Allerdings entdeckte sie einen Tisch, auf dem viele Karten lagen. Sie trat hin und erkannte, dass auf ihnen Wörter geschrieben standen. Sie entdeckte 'Rebell' und 'Weiser' und 'Bücherwurm'. Was sollten die Karten hier? Was sollte sie hier? Sie beschloss einfach zu fragen, die Stimme hatte ja schon einmal mit ihr gesprochen.
"Warum bin ich hier? Und wer bin ich überhaupt?" Gespannt wartete sie, ob sie eine Antwort bekam. Und tatsächlich, die Stimme antwortete: "Du bist hier um dein zukünftiges Schicksal zu wählen. Ich würde sagen, wer du bist, kannst nur du allein beantworten, aber ich denke, es sagt schon viel über dich aus, welche Wahl du triffst."
Sie wandte sich wieder dem Tisch zu und betrachtete die Karten. Sie nahm die Karte mit der Aufschrift 'Rebell' in die Hand, sie wurde geradezu magisch von ihr angezogen, und überlegte ob sie das sein wollte. Eine Rebellin. Sie konnte nicht leugnen das die Vorstellung nicht einen gewissen Reiz auf sie ausübte, es hatte was, es faszinierte sie. Sie würde sich gegen das bestehende System auflehnen, es ablehnen und versuchen ein neues, besseres zu entwickeln. Sie hätte keine Garantie, dass sie das schaffen würde, aber kam es nicht auf den Versuch an? Als sie in sich ging und sich noch einmal fragte ob sie das sein wollte, wusste sie wie die Antwort lautete.

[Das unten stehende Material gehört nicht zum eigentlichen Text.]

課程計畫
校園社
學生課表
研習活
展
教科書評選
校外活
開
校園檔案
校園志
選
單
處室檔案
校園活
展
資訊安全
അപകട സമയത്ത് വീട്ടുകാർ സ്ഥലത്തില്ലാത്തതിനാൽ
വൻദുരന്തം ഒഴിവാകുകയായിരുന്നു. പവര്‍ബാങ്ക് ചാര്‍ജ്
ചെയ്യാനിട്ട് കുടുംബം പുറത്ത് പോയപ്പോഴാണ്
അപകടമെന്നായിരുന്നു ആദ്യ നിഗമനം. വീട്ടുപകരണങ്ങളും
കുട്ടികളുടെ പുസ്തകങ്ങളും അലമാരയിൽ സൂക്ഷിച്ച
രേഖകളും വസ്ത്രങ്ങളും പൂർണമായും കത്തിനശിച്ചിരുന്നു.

Sie legte die Karte wieder auf den Tisch zurück und nahm sich eine andere Karte. 'Bücherwurm'. Wenn sie dieses Schicksal wählte, dürfte sie viele Bücher lesen, eine Vorstellung, bei der sie lächeln musste. Sie wusste, dass sie Bücher liebte und hätte diese Karte beinahe gewählt, doch dann legte sie auch diese wieder auf den Tisch zurück.

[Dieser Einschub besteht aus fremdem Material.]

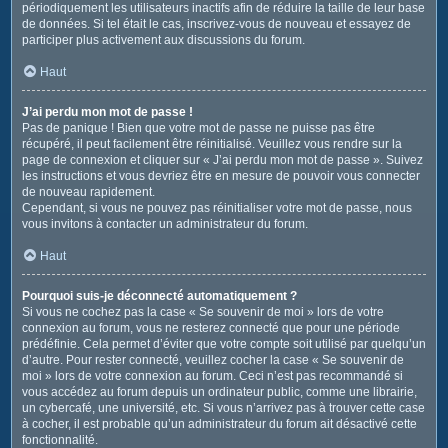
périodiquement les utilisateurs inactifs afin de réduire la taille de leur base
de données. Si tel était le cas, inscrivez-vous de nouveau et essayez de
participer plus activement aux discussions du forum.
Haut
J’ai perdu mon mot de passe !
Pas de panique ! Bien que votre mot de passe ne puisse pas être
récupéré, il peut facilement être réinitialisé. Veuillez vous rendre sur la
page de connexion et cliquer sur « J’ai perdu mon mot de passe ». Suivez
les instructions et vous devriez être en mesure de pouvoir vous connecter
de nouveau rapidement.
Cependant, si vous ne pouvez pas réinitialiser votre mot de passe, nous
vous invitons à contacter un administrateur du forum.
Haut
Pourquoi suis-je déconnecté automatiquement ?
Si vous ne cochez pas la case « Se souvenir de moi » lors de votre
connexion au forum, vous ne resterez connecté que pour une période
prédéfinie. Cela permet d’éviter que votre compte soit utilisé par quelqu’un
d’autre. Pour rester connecté, veuillez cocher la case « Se souvenir de
moi » lors de votre connexion au forum. Ceci n’est pas recommandé si
vous accédez au forum depuis un ordinateur public, comme une librairie,
un cybercafé, une université, etc. Si vous n’arrivez pas à trouver cette case
à cocher, il est probable qu’un administrateur du forum ait désactivé cette
fonctionnalité.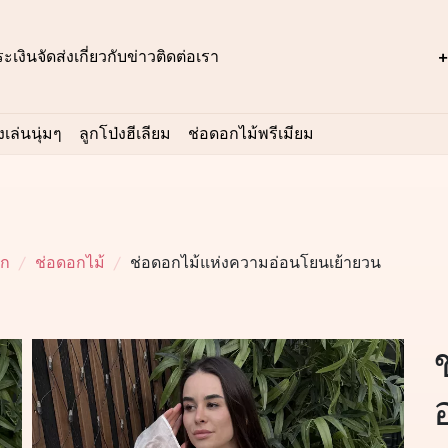
ะเงิน
จัดส่ง
เกี่ยวกับ
ข่าว
ติดต่อเรา
+
เล่นนุ่มๆ
ลูกโป่งฮีเลียม
ช่อดอกไม้พรีเมียม
อก
ช่อดอกไม้
ช่อดอกไม้แห่งความอ่อนโยนเย้ายวน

Die nächste Karte die sie in die Hand bekam trug die Aufschrift 'Sklave'. Es fiel ihr leicht die Karte wieder auf den Tisch zurück zulegen. Sie wollte kein Sklave sein, wollte niemandem dienen. Sie dachte, eigentlich wollte bestimmt niemand ein Sklave sein.
'Weiser'. Diese Karte betrachtete sie danach. Wollte sie weise sein? Ja, wollte sie. Wer wollte das nicht? Andererseits schienen Weise immer alles zu wissen und vorher sehen zu können. Wollte sie das? Sie würde nie mehr überrascht werden, alles würde so geschehen wie sie es vorhergesehen hatte. Es kam ihr langweilig vor, es gäbe nie mehr Überraschungen für sie, eigentlich kam es ihr gar nicht mehr so toll vor. Und so legte sie auch diese Karte beiseite.

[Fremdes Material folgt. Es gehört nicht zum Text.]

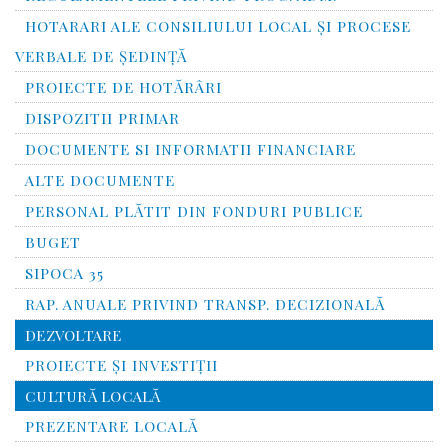
HOTARARI ALE CONSILIULUI LOCAL ȘI PROCESE
VERBALE DE ȘEDINȚĂ
PROIECTE DE HOTĂRÂRI
DISPOZITII PRIMAR
DOCUMENTE SI INFORMATII FINANCIARE
ALTE DOCUMENTE
PERSONAL PLĂTIT DIN FONDURI PUBLICE
BUGET
SIPOCA 35
RAP. ANUALE PRIVIND TRANSP. DECIZIONALĂ
DEZVOLTARE
PROIECTE ȘI INVESTIȚII
CULTURĂ LOCALĂ
PREZENTARE LOCALĂ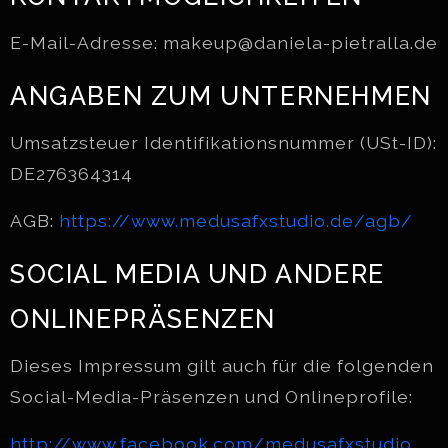
E-Mail-Adresse: makeup@daniela-pietralla.de
ANGABEN ZUM UNTERNEHMEN
Umsatzsteuer Identifikationsnummer (USt-ID):
DE276364314
AGB:
https://www.medusafxstudio.de/agb/
SOCIAL MEDIA UND ANDERE
ONLINEPRÄSENZEN
Dieses Impressum gilt auch für die folgenden
Social-Media-Präsenzen und Onlineprofile:
http://www.facebook.com/medusafxstudio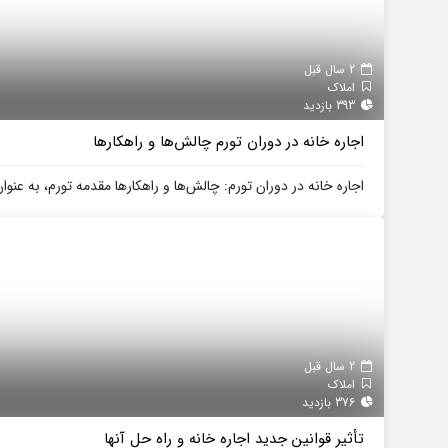
2 سال قبل
املاک
393 بازدید
اجاره خانه در دوران تورم چالش‌ها و راهکارها
اجاره خانه در دوران تورم: چالش‌ها و راهکارها مقدمه تورم، به عنوا
2 سال قبل
املاک
376 بازدید
تأثیر قوانین جدید اجاره خانه و راه حل‌ آنها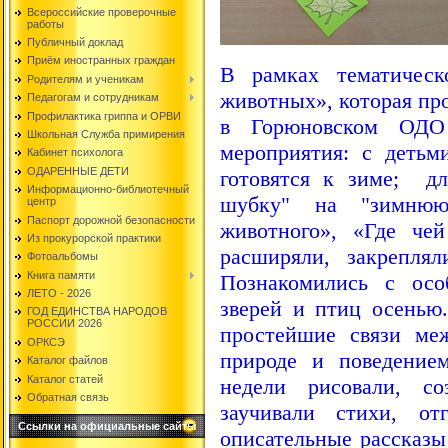
Всероссийские проверочные
работы
Публичный доклад
Приём иностранных граждан
В рамках тематическ
Родителям и ученикам
животных», которая прох
Педагогам и сотрудникам
Профилактика гриппа и ОРВИ
в Горюновском ОДО
Школьная Служба примирения
мероприятия: с детьм
Кабинет психолога
ОДАРЕННЫЕ ДЕТИ
готовятся к зиме; д
Информационно-библиотечный
шубку" на "зимнюю
центр
Паспорт дорожной безопасности
животного», «Где че
Из прокурорской практики
расширяли, закрепля
Фотоальбомы
Книга памяти
Познакомились с осо
ЛЕТО - 2026
зверей и птиц осенью.
ГОД ЕДИНСТВА НАРОДОВ
РОССИИ 2026
простейшие связи ме
ОРКСЭ
природе и поведение
Каталог файлов
Каталог статей
недели рисовали, со
Обратная связь
заучивали стихи, от
Ссылки на официальные сайты
описательные рассказы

Nun hatte sie schon viele Karten angeschaut und wusste immer noch nicht welches Schicksal sie wählen sollte. "Welches Schicksal wird am meisten gewählt?", fragte sie in den Raum hinein. "Erstmal muss ich dir sagen, nicht alle Menschen sind für jedes Schicksal geeignet. Du bist für viele geeignet, deshalb fällt dir die Auswahl so schwer. Aber die meisten wählen, 'Rebell', 'Weiser', 'Held' und all so was. Als nächstes auf der Beliebtheitsstufe kommen all die Schicksale die in einem Buch oder Film eine untergeordnete bis gar keine Rolle spielen. Und danach erst die Bösen. Weißt du heutzutage will niemand mehr böse sein, weil die Bösen immer sterben." Dann verstummte die Stimme wieder und ihre Worte verhallten im Nichts.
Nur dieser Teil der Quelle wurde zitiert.